What to do: Working from the line that contains "Given the image: Find regions matching liver." down to the last line below, repeat each line exactly.
*** Provided records Section Begins ***
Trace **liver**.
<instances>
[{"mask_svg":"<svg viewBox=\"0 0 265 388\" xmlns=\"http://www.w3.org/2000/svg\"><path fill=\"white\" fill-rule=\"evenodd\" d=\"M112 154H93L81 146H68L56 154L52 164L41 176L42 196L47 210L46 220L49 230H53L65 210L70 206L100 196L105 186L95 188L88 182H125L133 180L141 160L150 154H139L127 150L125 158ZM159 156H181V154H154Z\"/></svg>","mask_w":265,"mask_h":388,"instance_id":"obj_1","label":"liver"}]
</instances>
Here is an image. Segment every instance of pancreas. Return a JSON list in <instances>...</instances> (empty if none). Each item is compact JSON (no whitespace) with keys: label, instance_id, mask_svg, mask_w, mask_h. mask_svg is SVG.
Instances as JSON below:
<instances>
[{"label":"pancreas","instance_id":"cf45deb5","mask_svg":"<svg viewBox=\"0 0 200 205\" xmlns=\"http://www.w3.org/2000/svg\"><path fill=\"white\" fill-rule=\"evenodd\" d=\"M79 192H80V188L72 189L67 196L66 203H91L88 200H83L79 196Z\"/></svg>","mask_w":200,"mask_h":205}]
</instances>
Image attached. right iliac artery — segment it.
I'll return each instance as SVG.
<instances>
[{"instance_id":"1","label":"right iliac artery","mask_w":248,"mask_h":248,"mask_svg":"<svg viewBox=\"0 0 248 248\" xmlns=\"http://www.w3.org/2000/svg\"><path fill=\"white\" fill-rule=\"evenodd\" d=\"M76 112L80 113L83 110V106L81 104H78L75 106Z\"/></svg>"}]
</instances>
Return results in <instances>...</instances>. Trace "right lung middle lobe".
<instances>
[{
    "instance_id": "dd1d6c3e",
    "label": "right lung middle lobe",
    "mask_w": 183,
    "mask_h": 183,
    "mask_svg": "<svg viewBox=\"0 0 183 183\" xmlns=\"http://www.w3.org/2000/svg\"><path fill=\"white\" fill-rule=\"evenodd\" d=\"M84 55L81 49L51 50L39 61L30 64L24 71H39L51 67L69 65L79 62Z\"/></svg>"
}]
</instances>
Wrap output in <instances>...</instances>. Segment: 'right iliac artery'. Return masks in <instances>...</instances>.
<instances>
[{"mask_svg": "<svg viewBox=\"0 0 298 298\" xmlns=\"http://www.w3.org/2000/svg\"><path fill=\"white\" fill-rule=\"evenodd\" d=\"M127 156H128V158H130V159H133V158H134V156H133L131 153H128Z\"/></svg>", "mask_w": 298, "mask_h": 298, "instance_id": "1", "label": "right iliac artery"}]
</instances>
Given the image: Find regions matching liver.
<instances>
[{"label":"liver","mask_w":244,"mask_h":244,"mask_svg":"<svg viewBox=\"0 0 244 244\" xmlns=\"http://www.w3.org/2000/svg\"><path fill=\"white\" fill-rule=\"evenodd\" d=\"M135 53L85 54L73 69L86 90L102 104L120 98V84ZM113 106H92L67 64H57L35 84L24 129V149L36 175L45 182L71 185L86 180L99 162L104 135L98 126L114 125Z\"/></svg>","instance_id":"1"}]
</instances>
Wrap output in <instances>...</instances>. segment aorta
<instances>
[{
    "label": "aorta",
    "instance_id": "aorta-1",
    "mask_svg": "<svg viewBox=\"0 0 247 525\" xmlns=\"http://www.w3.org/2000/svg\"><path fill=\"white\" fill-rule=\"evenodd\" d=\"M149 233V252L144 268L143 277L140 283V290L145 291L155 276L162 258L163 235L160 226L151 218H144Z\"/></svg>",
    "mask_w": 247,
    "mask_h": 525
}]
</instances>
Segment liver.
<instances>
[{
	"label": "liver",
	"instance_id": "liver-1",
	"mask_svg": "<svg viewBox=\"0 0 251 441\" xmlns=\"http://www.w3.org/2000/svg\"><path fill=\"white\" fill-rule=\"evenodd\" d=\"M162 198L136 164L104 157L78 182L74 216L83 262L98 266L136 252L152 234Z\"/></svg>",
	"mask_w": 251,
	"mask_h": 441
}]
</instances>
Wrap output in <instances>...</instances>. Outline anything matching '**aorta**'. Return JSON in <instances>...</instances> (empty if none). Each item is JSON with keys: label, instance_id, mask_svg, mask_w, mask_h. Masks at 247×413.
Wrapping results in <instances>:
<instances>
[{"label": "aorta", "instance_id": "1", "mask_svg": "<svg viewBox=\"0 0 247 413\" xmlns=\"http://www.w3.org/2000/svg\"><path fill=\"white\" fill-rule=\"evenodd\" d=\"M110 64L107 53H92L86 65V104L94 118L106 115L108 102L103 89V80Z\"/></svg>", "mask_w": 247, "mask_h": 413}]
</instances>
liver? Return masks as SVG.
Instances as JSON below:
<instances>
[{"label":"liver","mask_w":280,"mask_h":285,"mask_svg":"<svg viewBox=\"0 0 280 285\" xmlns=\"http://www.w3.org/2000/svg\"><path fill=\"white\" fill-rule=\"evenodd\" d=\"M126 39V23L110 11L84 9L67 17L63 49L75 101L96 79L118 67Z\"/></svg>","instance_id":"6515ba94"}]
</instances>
*** Provided records Section Ends ***
Answer section:
Given the image: Find regions matching liver.
<instances>
[{"label":"liver","mask_w":244,"mask_h":244,"mask_svg":"<svg viewBox=\"0 0 244 244\" xmlns=\"http://www.w3.org/2000/svg\"><path fill=\"white\" fill-rule=\"evenodd\" d=\"M135 53L85 54L73 69L86 90L102 104L120 98V84ZM113 106H92L67 64H57L35 84L24 129V149L36 175L45 182L71 185L86 180L99 162L104 135L98 126L114 125Z\"/></svg>","instance_id":"1"}]
</instances>
Wrap output in <instances>...</instances>. segment aorta
<instances>
[{
    "label": "aorta",
    "instance_id": "aorta-1",
    "mask_svg": "<svg viewBox=\"0 0 247 525\" xmlns=\"http://www.w3.org/2000/svg\"><path fill=\"white\" fill-rule=\"evenodd\" d=\"M149 233V252L144 268L143 277L140 283V290L145 291L155 276L162 258L163 235L160 226L151 218H144Z\"/></svg>",
    "mask_w": 247,
    "mask_h": 525
}]
</instances>
Segment liver.
<instances>
[{
	"label": "liver",
	"instance_id": "liver-1",
	"mask_svg": "<svg viewBox=\"0 0 251 441\" xmlns=\"http://www.w3.org/2000/svg\"><path fill=\"white\" fill-rule=\"evenodd\" d=\"M162 198L136 164L104 157L78 182L74 216L83 262L98 266L136 252L152 234Z\"/></svg>",
	"mask_w": 251,
	"mask_h": 441
}]
</instances>
Wrap output in <instances>...</instances>. Outline anything matching '**aorta**'. Return JSON in <instances>...</instances> (empty if none). Each item is JSON with keys: label, instance_id, mask_svg, mask_w, mask_h. Masks at 247×413.
Wrapping results in <instances>:
<instances>
[{"label": "aorta", "instance_id": "1", "mask_svg": "<svg viewBox=\"0 0 247 413\" xmlns=\"http://www.w3.org/2000/svg\"><path fill=\"white\" fill-rule=\"evenodd\" d=\"M110 64L107 53H92L86 65V104L94 118L106 115L108 102L103 89V80Z\"/></svg>", "mask_w": 247, "mask_h": 413}]
</instances>
liver? Return masks as SVG.
Instances as JSON below:
<instances>
[{"label":"liver","mask_w":280,"mask_h":285,"mask_svg":"<svg viewBox=\"0 0 280 285\" xmlns=\"http://www.w3.org/2000/svg\"><path fill=\"white\" fill-rule=\"evenodd\" d=\"M126 39V23L110 11L84 9L67 17L63 49L75 101L96 79L118 67Z\"/></svg>","instance_id":"6515ba94"}]
</instances>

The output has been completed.